The scheme itself has also gone through its own quality-improvement cycles. Across the 10 years we have conducted 120 review visits, and as we gained experience we have adapted the scheme to ensure that it met the core aim to support departments and drive quality improvement to deliver better anaesthesia services for patients. From 2014 to 2023, we reviewed the standards on an annual basis to reduce duplication and to make the wording clearer and easier to assess consistently, as well as updating the standards in line with changes to the Guidelines for the Provision of Anaesthesia Services (GPAS) and other national guidance. In 2023, following feedback from engaged departments, we made the decision to move to a three-year update cycle, so the next full review of the standards will take place in 2026.

In 2015, we introduced optional ‘Domain 5’ sets of standards for neuroanaesthesia, vascular anaesthesia, ophthalmic anaesthesia, and cardiothoracic anaesthesia. These allowed departments providing specialist services in these areas to assess themselves against additional standards specific to their area of practice and gain additional accreditation. When the scheme was launched, it was planned that paediatric and obstetric anaesthesia would also sit as Domain 5 sets of standards. However, it quickly became clear that providing services to these patient populations was core business in the majority of hospitals, and thus they were integrated into the main set of standards.

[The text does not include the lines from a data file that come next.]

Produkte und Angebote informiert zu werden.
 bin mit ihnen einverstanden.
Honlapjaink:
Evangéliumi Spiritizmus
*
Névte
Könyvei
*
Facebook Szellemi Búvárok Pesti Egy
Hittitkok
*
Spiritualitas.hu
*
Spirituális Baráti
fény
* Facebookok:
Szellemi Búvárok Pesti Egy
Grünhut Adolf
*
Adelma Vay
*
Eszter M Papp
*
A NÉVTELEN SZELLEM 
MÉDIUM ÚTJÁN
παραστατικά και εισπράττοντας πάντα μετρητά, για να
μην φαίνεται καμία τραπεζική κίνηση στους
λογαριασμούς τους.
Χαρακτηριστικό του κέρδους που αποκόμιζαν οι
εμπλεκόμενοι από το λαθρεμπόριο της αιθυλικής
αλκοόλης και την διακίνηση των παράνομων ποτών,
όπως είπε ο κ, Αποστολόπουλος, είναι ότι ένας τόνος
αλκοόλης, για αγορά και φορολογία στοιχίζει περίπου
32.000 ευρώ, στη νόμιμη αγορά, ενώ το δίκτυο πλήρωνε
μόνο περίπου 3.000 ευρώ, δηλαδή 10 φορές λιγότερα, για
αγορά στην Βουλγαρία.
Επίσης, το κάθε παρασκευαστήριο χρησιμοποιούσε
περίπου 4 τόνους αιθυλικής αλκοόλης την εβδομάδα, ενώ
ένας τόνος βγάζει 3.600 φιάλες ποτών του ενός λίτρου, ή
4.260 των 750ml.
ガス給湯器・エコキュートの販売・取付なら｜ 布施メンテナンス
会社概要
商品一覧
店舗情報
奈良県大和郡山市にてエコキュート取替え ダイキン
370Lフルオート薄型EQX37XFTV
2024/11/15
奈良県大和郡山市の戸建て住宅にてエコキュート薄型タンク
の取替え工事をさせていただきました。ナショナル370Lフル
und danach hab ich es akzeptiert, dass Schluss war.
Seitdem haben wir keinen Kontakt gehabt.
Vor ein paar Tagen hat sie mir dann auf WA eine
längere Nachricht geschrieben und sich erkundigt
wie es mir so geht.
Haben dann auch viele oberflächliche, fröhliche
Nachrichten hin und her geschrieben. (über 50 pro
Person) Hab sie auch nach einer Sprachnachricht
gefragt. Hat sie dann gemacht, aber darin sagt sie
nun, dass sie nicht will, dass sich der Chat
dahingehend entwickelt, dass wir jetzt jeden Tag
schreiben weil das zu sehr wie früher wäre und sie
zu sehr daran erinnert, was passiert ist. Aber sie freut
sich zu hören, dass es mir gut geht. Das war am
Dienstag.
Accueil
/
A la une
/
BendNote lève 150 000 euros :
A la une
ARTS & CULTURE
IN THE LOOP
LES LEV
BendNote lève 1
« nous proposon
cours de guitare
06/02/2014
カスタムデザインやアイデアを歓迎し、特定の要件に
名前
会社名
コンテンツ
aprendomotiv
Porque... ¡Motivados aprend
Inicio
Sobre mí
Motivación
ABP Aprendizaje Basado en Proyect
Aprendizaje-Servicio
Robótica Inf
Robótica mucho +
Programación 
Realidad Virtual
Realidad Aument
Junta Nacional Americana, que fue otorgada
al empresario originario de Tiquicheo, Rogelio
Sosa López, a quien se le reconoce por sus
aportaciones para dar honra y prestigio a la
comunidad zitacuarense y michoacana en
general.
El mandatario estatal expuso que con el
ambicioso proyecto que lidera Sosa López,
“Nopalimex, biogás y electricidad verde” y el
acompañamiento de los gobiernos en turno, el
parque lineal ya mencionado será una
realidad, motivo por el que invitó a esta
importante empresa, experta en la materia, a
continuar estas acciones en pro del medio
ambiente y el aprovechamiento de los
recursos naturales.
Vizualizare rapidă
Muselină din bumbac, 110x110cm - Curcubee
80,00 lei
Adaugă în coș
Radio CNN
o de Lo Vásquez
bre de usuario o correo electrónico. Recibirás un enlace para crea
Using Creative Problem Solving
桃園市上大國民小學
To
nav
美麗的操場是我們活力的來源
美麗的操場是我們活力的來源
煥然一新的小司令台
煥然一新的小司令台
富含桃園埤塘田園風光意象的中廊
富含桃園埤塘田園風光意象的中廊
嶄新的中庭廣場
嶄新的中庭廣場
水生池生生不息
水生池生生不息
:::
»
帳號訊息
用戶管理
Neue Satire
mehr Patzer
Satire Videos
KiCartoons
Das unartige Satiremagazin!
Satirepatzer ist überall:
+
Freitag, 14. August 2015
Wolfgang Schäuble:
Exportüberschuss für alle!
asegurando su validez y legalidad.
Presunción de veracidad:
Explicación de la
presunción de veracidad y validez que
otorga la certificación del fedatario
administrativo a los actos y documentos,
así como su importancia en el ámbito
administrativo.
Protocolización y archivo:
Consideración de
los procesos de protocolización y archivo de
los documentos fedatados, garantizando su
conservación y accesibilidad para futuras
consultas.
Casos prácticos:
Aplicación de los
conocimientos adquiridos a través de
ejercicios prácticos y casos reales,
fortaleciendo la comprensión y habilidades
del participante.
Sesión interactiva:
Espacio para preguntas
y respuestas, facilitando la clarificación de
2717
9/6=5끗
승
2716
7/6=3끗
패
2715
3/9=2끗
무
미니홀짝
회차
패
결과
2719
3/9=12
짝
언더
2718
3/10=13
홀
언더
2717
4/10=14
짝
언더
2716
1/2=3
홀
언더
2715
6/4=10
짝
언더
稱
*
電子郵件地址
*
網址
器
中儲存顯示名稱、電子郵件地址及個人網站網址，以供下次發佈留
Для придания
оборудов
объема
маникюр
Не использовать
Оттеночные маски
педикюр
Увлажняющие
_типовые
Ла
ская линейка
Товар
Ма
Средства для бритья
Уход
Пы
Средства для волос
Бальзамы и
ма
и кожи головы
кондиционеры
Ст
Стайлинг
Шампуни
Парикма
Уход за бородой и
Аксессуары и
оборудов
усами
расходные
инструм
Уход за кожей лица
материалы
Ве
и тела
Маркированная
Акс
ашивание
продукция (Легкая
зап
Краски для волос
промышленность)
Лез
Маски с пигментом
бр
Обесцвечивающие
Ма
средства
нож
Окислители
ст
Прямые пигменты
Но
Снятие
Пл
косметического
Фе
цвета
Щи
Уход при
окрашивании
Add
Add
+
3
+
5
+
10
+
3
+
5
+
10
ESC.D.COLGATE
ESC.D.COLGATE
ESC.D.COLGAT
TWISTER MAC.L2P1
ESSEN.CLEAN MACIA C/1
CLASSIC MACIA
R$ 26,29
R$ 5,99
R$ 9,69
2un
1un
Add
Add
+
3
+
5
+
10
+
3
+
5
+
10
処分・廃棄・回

We have also improved the scheme’s processes. In 2020 we launched the ACSA portal, an online webtool for departments to use to self-assess against the standards and to upload evidence for review. Free for NHS departments, the portal also provides access to the scheme’s library of good practice, which contains examples of how other departments have met the standards.

We continue to work to encourage more departments, both in the NHS and in the independent sector, to engage with the scheme and use it to improve their services.